AI agents are marching around the world, with a startup called Crogl making their debut in their contributions to the field on Thursday. An autonomous assistant that helps cybersecurity researchers analyze daily network alerts to find and correct security incidents.
The assistant, described by Crogl CEO and co-founder Monzy Merza as the researcher’s “Iron Man Suit,” is already deployed in many large corporations and organizations. In addition to launching products from today’s private beta, the startup also said it has raised $30 million in funding.
The funding comes in two tranches: a $25 million Series A led by Menlo Ventures and a $5 million seed led by Tola Capital. Based in Albuquerque, New Mexico, Krog will continue to build its products and customer base using its capital.
Today’s enterprises have access to hundreds of security tools, including security tools that help you analyze and fix alerts from security software. Sometimes it feels like there are as many tools as security alerts. But Krogl is a little different, in part, but in part, who created the idea in the first place.

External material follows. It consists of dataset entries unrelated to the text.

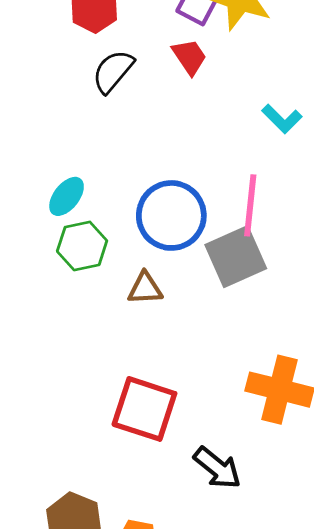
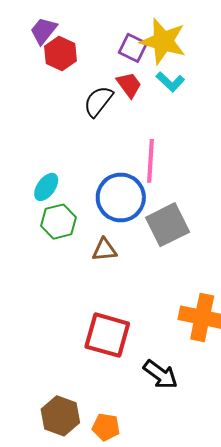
black semicircle: (113, 71) -> (98, 101), moved
cyan L-shape: (282, 119) -> (170, 82), moved
pink line: (250, 205) -> (151, 161), moved

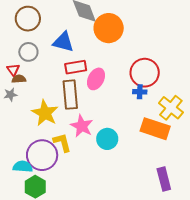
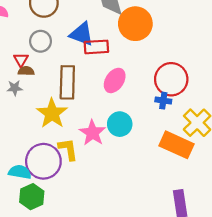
red rectangle: (76, 67) -> (96, 47), moved
brown rectangle: (70, 95) -> (67, 82), moved
cyan circle: (107, 139) -> (120, 124), moved

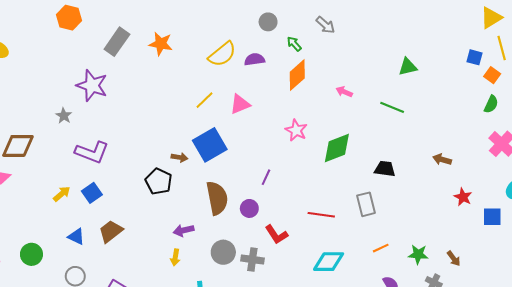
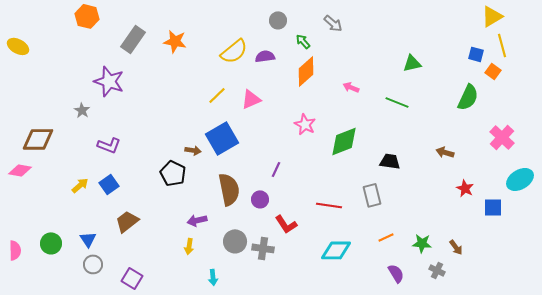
green semicircle: (491, 104) -> (468, 97), moved, size x1.5
purple L-shape: (92, 152) -> (109, 145), size x0.7
blue triangle: (76, 237) -> (88, 239), moved, turned 30

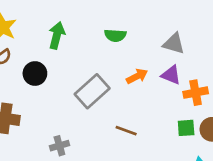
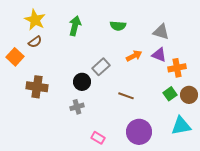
black circle: (35, 74) -> (82, 82), moved
gray rectangle: (92, 91) -> (101, 67), size x0.7
green square: (186, 128) -> (170, 94), turned -32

Melza has a long and interesting background in the security industry. After college, he worked in security at the US government’s Sandia Atomic Research Lab, and later joined Splunk, where he built and led the security research business. He then moved to Databricks to do the same.
When Merza began thinking about doing his thing after Databricks, he didn’t immediately launch a startup.

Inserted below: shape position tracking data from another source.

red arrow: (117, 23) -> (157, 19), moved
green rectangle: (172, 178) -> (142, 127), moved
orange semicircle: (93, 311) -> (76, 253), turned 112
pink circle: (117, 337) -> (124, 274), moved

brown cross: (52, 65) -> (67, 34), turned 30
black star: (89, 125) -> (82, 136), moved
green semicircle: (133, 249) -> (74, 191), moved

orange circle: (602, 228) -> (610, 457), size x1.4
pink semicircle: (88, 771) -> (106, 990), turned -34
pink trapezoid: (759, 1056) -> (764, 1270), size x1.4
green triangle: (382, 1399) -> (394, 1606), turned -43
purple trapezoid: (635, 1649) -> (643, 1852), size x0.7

Instead, he chose to go back to the industry. He worked at HSBC and worked among end users and understood the issues from their perspective. Putting all of that under his belt, he tapped former Sprank colleague David Dorsey (now Crogle’s CTO) and they got to work.
That was two years ago. Last year was spent building a customer base via private beta.
As Melza explained to me, “Crogle” is a Porte Mantoo of three words and ideas. “G” comes from Gnosis. This means knowledge and consciousness. And the final “L” stands for logic. In a way, the name encapsulates what a startup is trying to do.
As Melza sees, the heart of the problem is that security analysts in the operations team can usually resolve approximately two dozen security alerts a day. But they may see up to 4,500 people in that same period.
So far, market tools believe that alerts and human cans cannot be evaluated.
He and Dorsey observed that when the team sees many alerts, security leaders usually prefer it. The principles of reinforcement learning mean that they experience each alert of triage, experience and understand more.
Of course, that is not acceptable. The crunch has driven many security products up until now. “The security industry has been telling people to reduce the number of alerts,” Melza said. “So what happens if you can create this scenario where all your alerts are actually multipliers and your security team is “anti-collapsing” with the ability to analyze what you actually need? ”
That’s effectively what Krogl is trying to do. Relying on the idea of big data and the oversized parameters that drive large language models, startups have built what Melza describes as the “knowledge engine” for running the platform (think of it as a “large security model” here).
The platform not only flags suspicious activity, but also learns in detail what signals constitute suspicious activity. Critically, researchers can also use natural language when necessary to elicit and understand all alerts.
Over time, it is possible that the clogs will take on more than just an alert. Repair is one of the obvious areas that it can tackle, says Tim Tully, Menlo’s partner who led the investment.
He is well versed in the founding team of Talley’s Crogl, including the founding of Brad Lovering, who was Splunk’s chief architect.
“I knew what they could make. I know they know the space well. The hook in the mouth is the only team in itself. I think it’s pretty rare on the venture side that you have that kind of experience,” Tully said.
He added that he missed the opportunity to invest in the company during the seed stage, and then continued to listen to the product and think, “All is enough.” He flew to Albuquerque and saw his own demonstration, which sealed the deal.
“I felt this product was like a mapping of Monzy’s security brain in terms of how the problem was resolved.”